From: David Devecsery <ddevec@gatech.edu>
Date: Mon, 18 May 2020 13:54:04 +0000 (-0400)
Subject: Forgot to add instructions...
X-Git-Url: https://git.devinivas.org/?a=commitdiff_plain;h=e98b93431327bbb18cd8c703855737e024b6698f;p=cs3210-lab1.git

Forgot to add instructions...
---

diff --git a/instructions/lab1.md b/instructions/lab1.md
new file mode 100644
index 0000000..70e002a
--- /dev/null
+++ b/instructions/lab1.md
@@ -0,0 +1,403 @@
+# Lab 1 - Getting to know Kernel Development
+
+The goal of this lab is to get you familiar with kernel devlopment, and our xv6
+environment.
+
+The lab is composed of three parts:
+ - First, you will use git to checkout, and build the repository.
+ - Second, you will add some debugging functionality to the xv6 kernel.

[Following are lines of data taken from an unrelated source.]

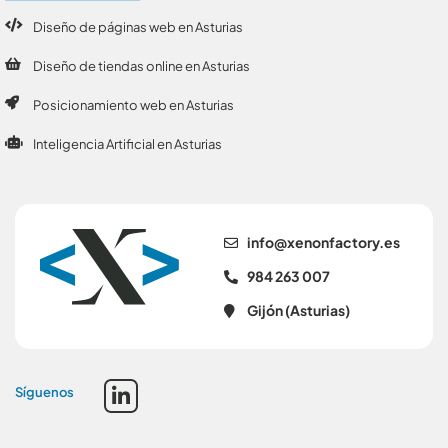
Diseño de páginas web en Asturias
Diseño de tiendas online en Asturias
Posicionamiento web en Asturias
Inteligencia Artificial en Asturias
se.yrotcafnonex@ofni
984 263 007
Gijón (Asturias)
Síguenos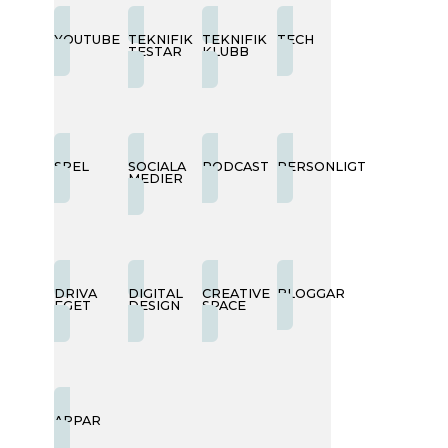
YOUTUBE
TEKNIFIK
TEKNIFIK
TECH
TESTAR
KLUBB
SPEL
SOCIALA
PODCAST
PERSONLIGT
MEDIER
DRIVA
DIGITAL
CREATIVE
BLOGGAR
EGET
DESIGN
SPACE
APPAR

+ - Third, you will get familiar with the boot procedure of xv6 by modifying the
+   kernel to support variable memory sizes.
+
+
+## Part 1 - checking out the repository
+
+**FIXME** Much of this is likely to change as I adjust the course
+structure/autograder stuff...
+
+All of the code for this course will be distributed and turned in using the
+[git](www.git-scm.com) revision system.  If you don't know git, we recommend
+looking at the 
+[Git User's Manual](www.kernel.org/pub/software/scm/git/docs/user-manual.html).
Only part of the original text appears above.